#### Exercise directions
Each line below must be transcribed with no word changed.

Segment Start: Information given

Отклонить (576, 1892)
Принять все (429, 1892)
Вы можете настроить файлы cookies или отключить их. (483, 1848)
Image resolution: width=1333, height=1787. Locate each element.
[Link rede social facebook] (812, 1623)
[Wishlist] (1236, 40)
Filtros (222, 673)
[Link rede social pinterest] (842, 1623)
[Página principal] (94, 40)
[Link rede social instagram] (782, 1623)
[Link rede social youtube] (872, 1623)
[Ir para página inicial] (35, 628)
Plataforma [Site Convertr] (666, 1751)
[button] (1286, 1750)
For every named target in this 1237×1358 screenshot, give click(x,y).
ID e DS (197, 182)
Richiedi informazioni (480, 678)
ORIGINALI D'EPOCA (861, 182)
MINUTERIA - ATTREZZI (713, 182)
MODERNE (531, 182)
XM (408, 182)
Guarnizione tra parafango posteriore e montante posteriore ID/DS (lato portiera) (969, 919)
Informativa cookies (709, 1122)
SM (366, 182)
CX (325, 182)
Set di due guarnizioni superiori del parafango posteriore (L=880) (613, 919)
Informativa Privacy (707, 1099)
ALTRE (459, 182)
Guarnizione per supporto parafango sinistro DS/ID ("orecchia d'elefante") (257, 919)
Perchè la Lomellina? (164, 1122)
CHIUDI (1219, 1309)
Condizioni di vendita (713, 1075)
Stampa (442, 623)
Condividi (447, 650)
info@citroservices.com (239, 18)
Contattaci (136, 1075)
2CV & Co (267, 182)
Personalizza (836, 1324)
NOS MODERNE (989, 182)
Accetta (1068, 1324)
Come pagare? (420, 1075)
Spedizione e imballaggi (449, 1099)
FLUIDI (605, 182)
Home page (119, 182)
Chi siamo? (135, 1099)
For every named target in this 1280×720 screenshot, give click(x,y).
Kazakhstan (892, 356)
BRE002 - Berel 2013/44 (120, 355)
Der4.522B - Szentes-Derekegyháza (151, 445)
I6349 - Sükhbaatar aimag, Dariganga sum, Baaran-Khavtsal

Segment End: Information given

#### Output of the exercise
Отклонить (576, 1892)
Принять все (429, 1892)
Вы можете настроить файлы cookies или отключить их. (483, 1848)
Image resolution: width=1333, height=1787. Locate each element.
[Link rede social facebook] (812, 1623)
[Wishlist] (1236, 40)
Filtros (222, 673)
[Link rede social pinterest] (842, 1623)
[Página principal] (94, 40)
[Link rede social instagram] (782, 1623)
[Link rede social youtube] (872, 1623)
[Ir para página inicial] (35, 628)
Plataforma [Site Convertr] (666, 1751)
[button] (1286, 1750)
For every named target in this 1237×1358 screenshot, give click(x,y).
ID e DS (197, 182)
Richiedi informazioni (480, 678)
ORIGINALI D'EPOCA (861, 182)
MINUTERIA - ATTREZZI (713, 182)
MODERNE (531, 182)
XM (408, 182)
Guarnizione tra parafango posteriore e montante posteriore ID/DS (lato portiera) (969, 919)
Informativa cookies (709, 1122)
SM (366, 182)
CX (325, 182)
Set di due guarnizioni superiori del parafango posteriore (L=880) (613, 919)
Informativa Privacy (707, 1099)
ALTRE (459, 182)
Guarnizione per supporto parafango sinistro DS/ID ("orecchia d'elefante") (257, 919)
Perchè la Lomellina? (164, 1122)
CHIUDI (1219, 1309)
Condizioni di vendita (713, 1075)
Stampa (442, 623)
Condividi (447, 650)
info@citroservices.com (239, 18)
Contattaci (136, 1075)
2CV & Co (267, 182)
Personalizza (836, 1324)
NOS MODERNE (989, 182)
Accetta (1068, 1324)
Come pagare? (420, 1075)
Spedizione e imballaggi (449, 1099)
FLUIDI (605, 182)
Home page (119, 182)
Chi siamo? (135, 1099)
For every named target in this 1280×720 screenshot, give click(x,y).
Kazakhstan (892, 356)
BRE002 - Berel 2013/44 (120, 355)
Der4.522B - Szentes-Derekegyháza (151, 445)
I6349 - Sükhbaatar aimag, Dariganga sum, Baaran-Khavtsal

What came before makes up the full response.